On Friday, euro zone finance ministers agreed a 10 billion euro which is equal to $13 billion bailout for the suffering Mediterranean island and stated while so much of its debt was rooted in its banks, that sector would have to tolerate a huge part of the burden.

The ECB’s vowed to buy euro zone government bonds in infinite amounts if needed has calmed the stressed currency bloc for the previous five months. Although if investors worried regarding the Cypriot template could be frequent in any future rescues, that calm could be devastated.

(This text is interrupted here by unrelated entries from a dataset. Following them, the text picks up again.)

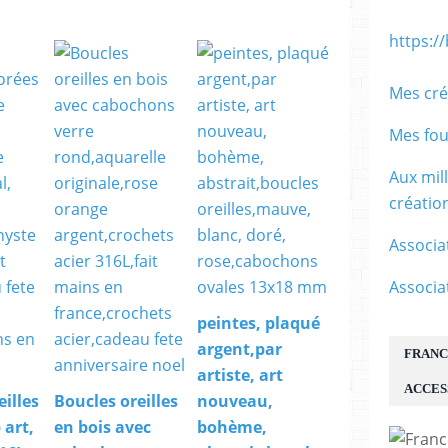
https:/
Mes cré
Mes fou
Aux mil
créati
Associa
Associa
peintes, plaqué
argent,par
FRANC
artiste, art
ACCES
eilles
Boucles oreilles
nouveau,
 art,
en bois avec
bohème,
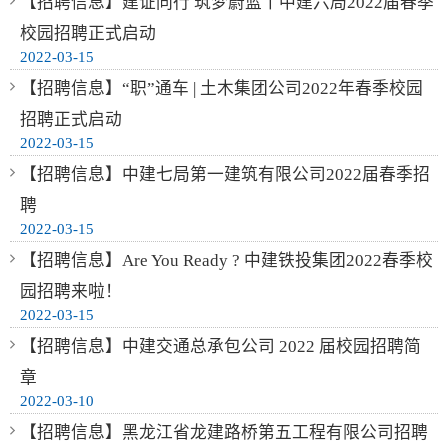
【招聘信息】建证同行 筑梦蔚蓝丨中建六局2022届春季
校园招聘正式启动
2022-03-15
【招聘信息】“职”通车 | 土木集团公司2022年春季校园
招聘正式启动
2022-03-15
【招聘信息】中建七局第一建筑有限公司2022届春季招
聘
2022-03-15
【招聘信息】Are You Ready ? 中建铁投集团2022春季校
园招聘来啦！
2022-03-15
【招聘信息】中建交通总承包公司 2022 届校园招聘简
章
2022-03-10
【招聘信息】黑龙江省龙建路桥第五工程有限公司招聘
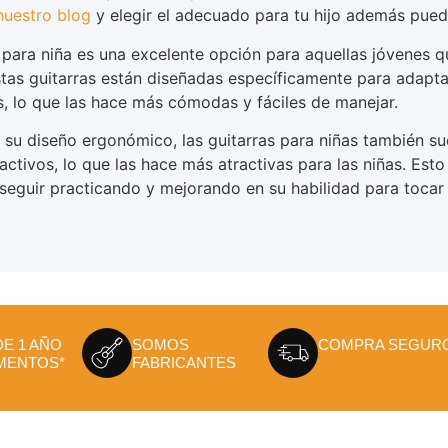
nuestro blog
y elegir el adecuado para tu hijo además pue
 para niña es una excelente opción para aquellas jóvenes q
Estas guitarras están diseñadas específicamente para adap
s, lo que las hace más cómodas y fáciles de manejar.
su diseño ergonómico, las guitarras para niñas también sue
activos, lo que las hace más atractivas para las niñas. Esto
 seguir practicando y mejorando en su habilidad para tocar l
DE 1 AÑO
SOMOS
COMPRA SEGUR
MENTOS*
FABRICANTES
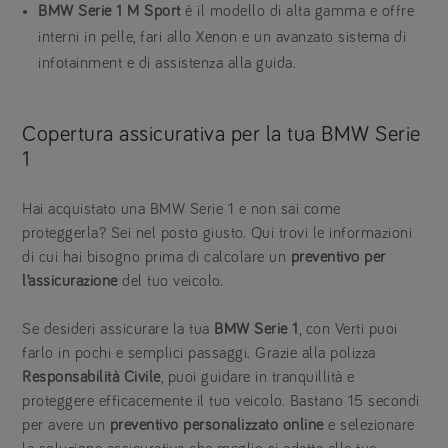
BMW Serie 1 M Sport
è il modello di alta gamma e offre
interni in pelle, fari allo Xenon e un avanzato sistema di
infotainment e di assistenza alla guida.
Copertura assicurativa per la tua BMW Serie
1
Hai acquistato una BMW Serie 1 e non sai come
proteggerla? Sei nel posto giusto. Qui trovi le informazioni
di cui hai bisogno prima di calcolare un
preventivo per
l’assicurazione
del tuo veicolo.
Se desideri assicurare la tua
BMW Serie 1
, con Verti puoi
farlo in pochi e semplici passaggi. Grazie alla polizza
Responsabilità Civile
, puoi guidare in tranquillità e
proteggere efficacemente il tuo veicolo. Bastano 15 secondi
per avere un
preventivo personalizzato online
e selezionare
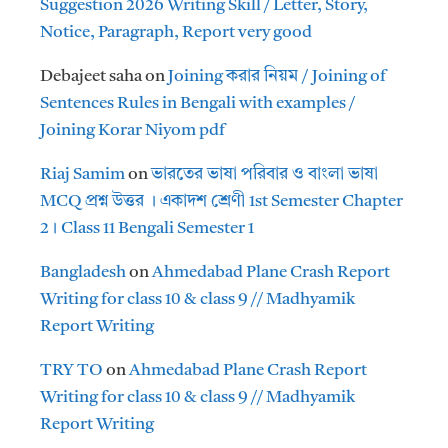
Suggestion 2026 Writing Skill / Letter, Story,
Notice, Paragraph, Report very good
Debajeet saha
on
Joining করার নিয়ম / Joining of
Sentences Rules in Bengali with examples /
Joining Korar Niyom pdf
Riaj Samim
on
ভারতের ভাষা পরিবার ও বাংলা ভাষা
MCQ প্রশ্ন উত্তর । একাদশ শ্রেণী 1st Semester Chapter
2। Class 11 Bengali Semester 1
Bangladesh
on
Ahmedabad Plane Crash Report
Writing for class 10 & class 9 // Madhyamik
Report Writing
TRY TO
on
Ahmedabad Plane Crash Report
Writing for class 10 & class 9 // Madhyamik
Report Writing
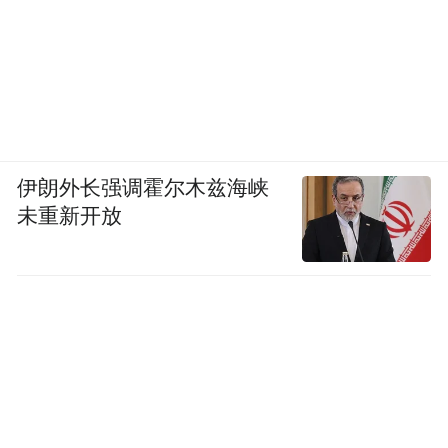
伊朗外长强调霍尔木兹海峡
未重新开放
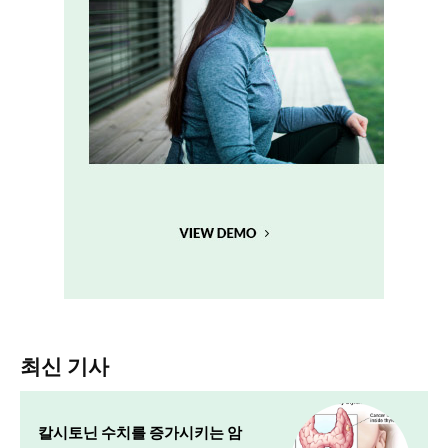
최신 기사
칼시토닌 수치를 증가시키는 암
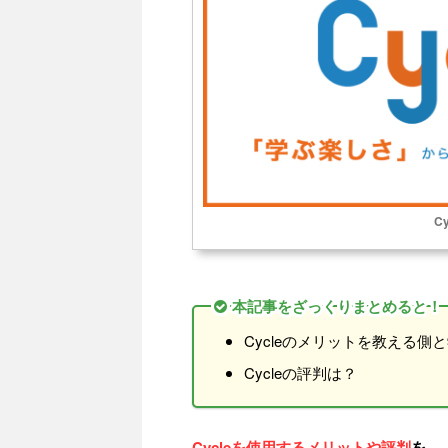
Cy
本記事をざっくりまとめると！
Cycleのメリットを教える
Cycleの評判は？
Cycleを使用するメリットや評判
を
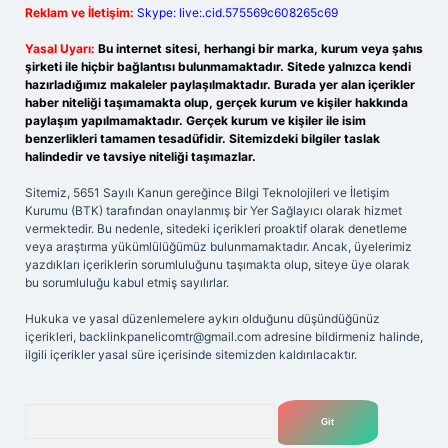
Reklam ve İletişim:
Skype: live:.cid.575569c608265c69
Yasal Uyarı:
Bu internet sitesi, herhangi bir marka, kurum veya şahıs
şirketi ile hiçbir bağlantısı bulunmamaktadır. Sitede yalnızca kendi
hazırladığımız makaleler paylaşılmaktadır. Burada yer alan içerikler
haber niteliği taşımamakta olup, gerçek kurum ve kişiler hakkında
paylaşım yapılmamaktadır. Gerçek kurum ve kişiler ile isim
benzerlikleri tamamen tesadüfidir. Sitemizdeki bilgiler taslak
halindedir ve tavsiye niteliği taşımazlar.
Sitemiz, 5651 Sayılı Kanun gereğince Bilgi Teknolojileri ve İletişim
Kurumu (BTK) tarafından onaylanmış bir Yer Sağlayıcı olarak hizmet
vermektedir. Bu nedenle, sitedeki içerikleri proaktif olarak denetleme
veya araştırma yükümlülüğümüz bulunmamaktadır. Ancak, üyelerimiz
yazdıkları içeriklerin sorumluluğunu taşımakta olup, siteye üye olarak
bu sorumluluğu kabul etmiş sayılırlar.
Hukuka ve yasal düzenlemelere aykırı olduğunu düşündüğünüz
içerikleri,
backlinkpanelicomtr@gmail.com
adresine bildirmeniz halinde,
ilgili içerikler yasal süre içerisinde sitemizden kaldırılacaktır.
Arama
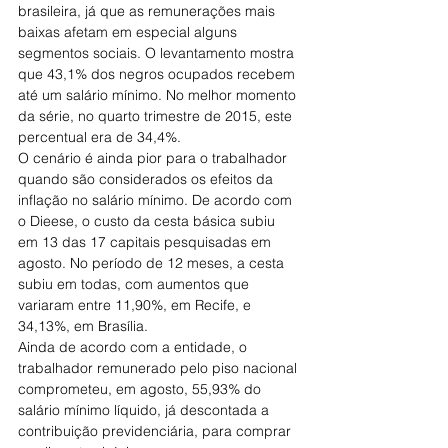
brasileira, já que as remunerações mais 
baixas afetam em especial alguns 
segmentos sociais. O levantamento mostra 
que 43,1% dos negros ocupados recebem 
até um salário mínimo. No melhor momento 
da série, no quarto trimestre de 2015, este 
percentual era de 34,4%.
O cenário é ainda pior para o trabalhador 
quando são considerados os efeitos da 
inflação no salário mínimo. De acordo com 
o Dieese, o custo da cesta básica subiu 
em 13 das 17 capitais pesquisadas em 
agosto. No período de 12 meses, a cesta 
subiu em todas, com aumentos que 
variaram entre 11,90%, em Recife, e 
34,13%, em Brasília.
Ainda de acordo com a entidade, o 
trabalhador remunerado pelo piso nacional 
comprometeu, em agosto, 55,93% do 
salário mínimo líquido, já descontada a 
contribuição previdenciária, para comprar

Without a bailout Cyprus bank would default, which could loosen the investor confidence promoted by the ECB.

Bankers, Politicians and analysts stated that the tax could weaken banks in other euro zone countries, even though the ministers forced it was a one off and Cyprus represents just 0.2 percent of euro zone economic yield.

Annalisa Piazza, at Newedge Strategy said that the extraordinary move is an extreme measure, and in our outlook it will extend some fright across the EMU margin and we cannot rule out some capital outflows. In the short run we anticipate some effects on margin bond yield spreads and some deteriorating of the euro zone cannot be ruled out.

Euro zone officials made a point of saying they would observe any symbols of money moving out of Cyprus however did not say how they might respond in the event.

Joerg Asmussen, ECB legislator said for us Cyprus is systemically relevant, regardless of the small size of the economy, disorderly developments in Cyprus could weaken the significant growth made in 2012 in stabilizing the euro zone.